Из автомата он позвонил на работу и сказал, что задерживается в министерстве и скорее всего останется здесь и после обеденного перерыва… Кто-нибудь его искал? Ответили: звонила какая-то женщина. Не представилась. И приходила девочка: «Дочка твоего приятеля, сама на себя непохожая. Та-акое платье!»

- Ясно! - сказал Тимоша, повесив трубку. - Они дома. Ну, что ж, поехали!… Мы с тобой знакомы по юности, а встретились случайно. Это такая у нас будет легенда.


Милка вошла в квартиру и увидела Ларису, сидящую в кресле с повисшими руками. На ногтях у матери просыхал лак.

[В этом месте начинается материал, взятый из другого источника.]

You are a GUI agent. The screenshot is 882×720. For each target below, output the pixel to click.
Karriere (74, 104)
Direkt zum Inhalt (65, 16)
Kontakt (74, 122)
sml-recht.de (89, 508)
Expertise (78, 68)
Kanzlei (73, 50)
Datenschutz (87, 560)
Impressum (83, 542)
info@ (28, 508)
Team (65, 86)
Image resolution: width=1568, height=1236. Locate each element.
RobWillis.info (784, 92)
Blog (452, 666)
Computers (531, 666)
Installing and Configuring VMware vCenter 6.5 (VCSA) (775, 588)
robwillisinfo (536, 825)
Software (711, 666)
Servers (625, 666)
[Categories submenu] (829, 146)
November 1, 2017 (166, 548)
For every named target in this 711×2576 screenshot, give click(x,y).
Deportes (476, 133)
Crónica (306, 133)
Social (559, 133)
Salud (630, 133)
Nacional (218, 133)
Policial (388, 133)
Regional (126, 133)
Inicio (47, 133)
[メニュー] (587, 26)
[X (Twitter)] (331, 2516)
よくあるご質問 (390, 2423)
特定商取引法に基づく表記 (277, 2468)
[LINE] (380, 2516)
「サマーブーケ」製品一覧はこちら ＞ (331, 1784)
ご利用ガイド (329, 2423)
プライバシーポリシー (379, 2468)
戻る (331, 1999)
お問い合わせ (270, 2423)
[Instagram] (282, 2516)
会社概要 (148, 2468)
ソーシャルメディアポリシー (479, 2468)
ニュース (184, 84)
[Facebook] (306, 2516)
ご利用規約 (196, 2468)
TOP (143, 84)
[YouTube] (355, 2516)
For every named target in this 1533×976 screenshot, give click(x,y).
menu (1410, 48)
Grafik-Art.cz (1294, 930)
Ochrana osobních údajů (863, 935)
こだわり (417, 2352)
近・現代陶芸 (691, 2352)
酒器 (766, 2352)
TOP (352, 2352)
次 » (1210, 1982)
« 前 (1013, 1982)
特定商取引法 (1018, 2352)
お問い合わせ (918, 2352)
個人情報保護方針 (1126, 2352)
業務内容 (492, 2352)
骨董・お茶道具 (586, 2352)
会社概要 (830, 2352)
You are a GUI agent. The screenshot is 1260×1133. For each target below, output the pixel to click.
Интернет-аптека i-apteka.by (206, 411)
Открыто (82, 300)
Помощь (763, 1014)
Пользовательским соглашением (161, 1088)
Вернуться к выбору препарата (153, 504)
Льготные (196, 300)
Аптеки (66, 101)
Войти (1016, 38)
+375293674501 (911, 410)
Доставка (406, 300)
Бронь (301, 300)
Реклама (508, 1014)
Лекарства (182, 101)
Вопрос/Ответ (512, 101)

- Не злись! - быстро сказала Милка. - И если хочешь - извини.

«Понятно, - подумала Лариса. - До этого "если хочешь…" она сама додумалась. А окажись Тимоша на месте, он бы ее научил иначе».

Лариса знала, что дочь побежит именно к нему. Даже предполагала, каким словам он ее научит. Они всегда у него странные и не имеют прямого отношения к делу. В этой истории он мог бы сказать так:

- Давайте заложим дверь, а? Мало ли что? Ну, начнем мы завтра печатать сотняги… Или твой папенька зарежет маменьку. Ну, зачем нам свидетели? Завтра же я привожу кирпич.

Или:

- Ну что ты, коза, на мать напала? Будто она знает, как с молодежью обращаться? Какой у нее в этом деле опыт? А тут сразу дети разных широт… Ты знаешь, люди на Севере думают медленней… Хочешь эксперимент?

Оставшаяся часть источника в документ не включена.